The two of us rowed, together and in tandem, for five years after that first summer. We both lived near the Charles River, a rower's Mecca that winds its way through Greater Boston for nine miles. Because Caroline was small in stature and could body-press more than her own weight, I got to calling her Brutita, or "little brute." The boathouses we rowed out of were a couple of miles apart, and I could recognize Caroline's stroke from a hundred yards away—I'd be there waiting for her near the bridges by Harvard, ready to ply her with questions about form and speed and where to position one's thumbs. When she went out hours ahead of me, she fired off unpunctuated e-mails as soon as she got home: "hurry up the water is flat." We logged hundreds of miles from April to November, and she endured my calls to discuss the mechanics of rowing: "I want to talk about thrust," I would say, with insane intensity. "Ummmm-hmmmm?" she'd answer, and soon I would hear a soft click-click in the background—evidence that she had begun a game of computer solitaire, her equivalent of a telephonic yawn. At the end of the day, when we walked the dogs, we compared hand and finger calluses (the battle scars of good rowing) the way teenage girls compare tans or charm bracelets; because she was and always would be the better rower, I accepted her smugness and vowed to get even in the pool. One year for Christmas I gave her a photograph from the 1940s of two women rowers in a double at Oxford. She hung it on a wall near her bed, above a framed banner that read ZEAL IS A USEFUL FIRE.

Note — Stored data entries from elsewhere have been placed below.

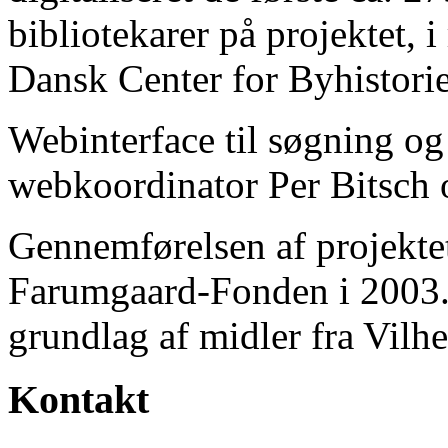
bibliotekarer på projektet, 
Dansk Center for Byhistorie
Webinterface til søgning og
webkoordinator Per Bitsch o
Gennemførelsen af projektet 
Farumgaard-Fonden i 2003.
grundlag af midler fra Vilh
Kontakt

Both hang in my bedroom now, next to the photograph of the dogs. Caroline died in early June of 2002, when she was 42, seven weeks after she was diagnosed with stage IV lung cancer. In the first few weeks in the hospital, when she was trying to write a will, she told me she wanted me to have her boat, the old Van Dusen in which I'd learned to row and that she had cared for over the years as though it were a beloved horse. I was sitting on her hospital bed when she said it, during one of those early death talks when you know what is coming and are trying to muscle your way through. So I told her I'd take the boat only if I could follow rowing tradition and have her name painted on the bow: It would be the Caroline Knapp. No way, she said, the same light in her eyes as on that first day she had taught me to row. You have to call it Brutita.

Before one enters this spectrum of sorrow, which changes even the color of trees, there is a blind and daringly wrong assumption that probably allows us to blunder through the days. There is a way one thinks that the show will never end—or that loss, when it comes, will be toward the end of the road, not in its middle. I was 51 when Caroline died, and by that point in life you should have gone to enough funerals to be able to quote the verses from Ecclesiastes by heart. But the day we found out that Caroline was ill—the day the doctors used those dreaded words "We can make her more comfortable"—I remember walking down the street, on a bright April day glimmering with life, and saying aloud to myself, with a sort of shocked innocence, "You really thought you were going to get away with it, didn't you?" By which I meant that I might somehow sidestep the cruelty of an intolerable loss, one rendered without the willful or natural exit signs of drug overdose, suicide, or old age. No one I had loved—no one I counted among the necessary pillars of life—had died suddenly, too young, full of determination not to go. No one had gotten the bad lab report, lost the hair, been told to get her affairs in order. More important, not Caroline. Not the best friend, the kid sister, the one who had joked for years that she would bring me soup decades down the line, when I was too aged and frail to cook.